+++ Data in this exercise
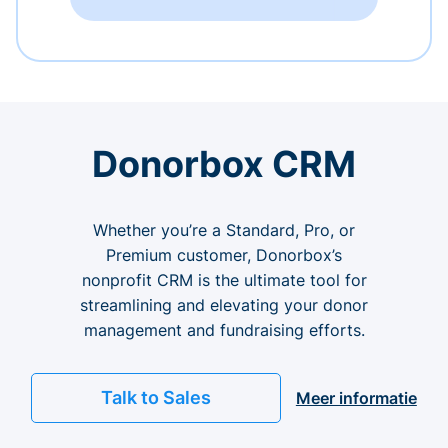
Donorbox CRM
Whether you’re a Standard, Pro, or
Premium customer, Donorbox’s
nonprofit CRM is the ultimate tool for
streamlining and elevating your donor
management and fundraising efforts.
Talk to Sales
Meer informatie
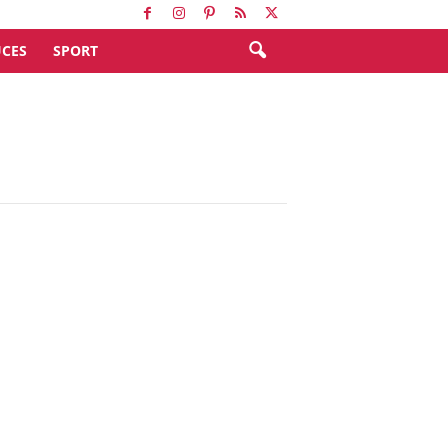
CES
SPORT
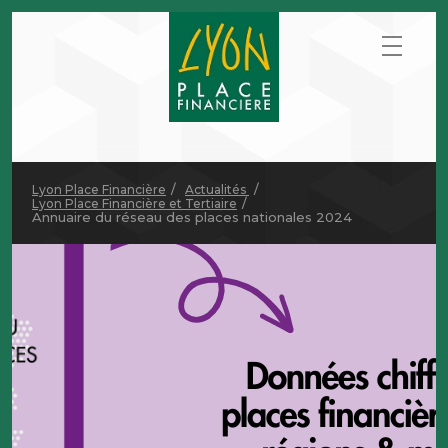
Lyon Place Financière
Actualités
Lyon Place Financière et Tertiaire
Annuaire du réseau des places nationales 2024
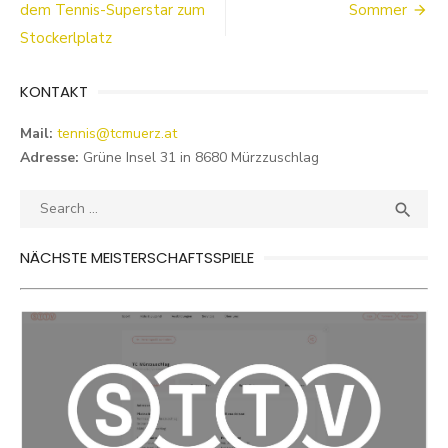
dem Tennis-Superstar zum
Sommer
Stockerlplatz
KONTAKT
Mail:
tennis@tcmuerz.at
Adresse:
Grüne Insel 31 in 8680 Mürzzuschlag
Search
SEA

for:
NÄCHSTE MEISTERSCHAFTSSPIELE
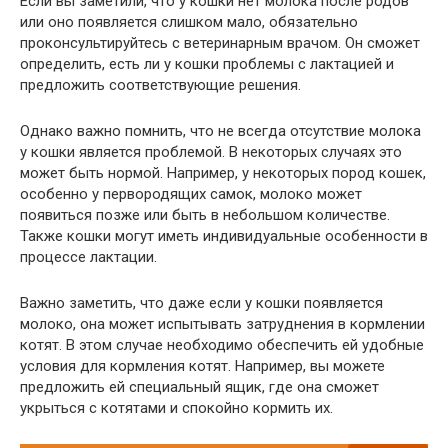
Если вы заметили, что у кошки нет молока после родов
или оно появляется слишком мало, обязательно
проконсультируйтесь с ветеринарным врачом. Он сможет
определить, есть ли у кошки проблемы с лактацией и
предложить соответствующие решения.
Однако важно помнить, что не всегда отсутствие молока
у кошки является проблемой. В некоторых случаях это
может быть нормой. Например, у некоторых пород кошек,
особенно у первородящих самок, молоко может
появиться позже или быть в небольшом количестве.
Также кошки могут иметь индивидуальные особенности в
процессе лактации.
Важно заметить, что даже если у кошки появляется
молоко, она может испытывать затруднения в кормлении
котят. В этом случае необходимо обеспечить ей удобные
условия для кормления котят. Например, вы можете
предложить ей специальный ящик, где она сможет
укрыться с котятами и спокойно кормить их.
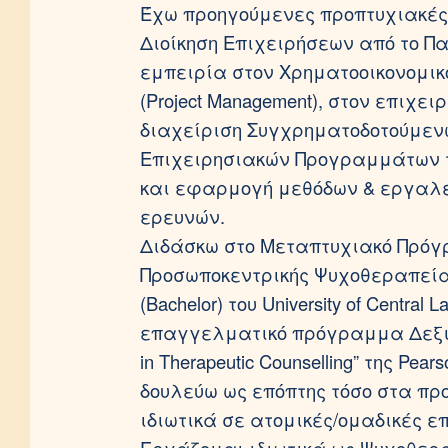
Έχω προηγούμενες προπτυχιακές 
Διοίκηση Επιχειρήσεων από το Π
εμπειρία στον Χρηματοοικονομικ
(Project Management), στον επιχε
διαχείριση Συγχρηματοδοτούμεν
Επιχειρησιακών Προγραμμάτων τ
και εφαρμογή μεθόδων & εργαλεί
ερευνών.
Διδάσκω στο Μεταπτυχιακό Πρόγρ
Προσωποκεντρικής Ψυχοθεραπεία
(Bachelor) του University of Central 
επαγγελματικό πρόγραμμα Δεξιοτ
in Therapeutic Counselling” της Pe
δουλεύω ως επόπτης τόσο στα προ
ιδιωτικά σε ατομικές/ομαδικές επ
++++++
Everything before the line containing "(Bachelor) του University of Central" stays out. Write out that line and the rest of the entries exactly.

Output of the exercise -
(Bachelor) του University of Central 
επαγγελματικό πρόγραμμα Δεξιοτ
in Therapeutic Counselling” της Pe
δουλεύω ως επόπτης τόσο στα προ
ιδιωτικά σε ατομικές/ομαδικές επ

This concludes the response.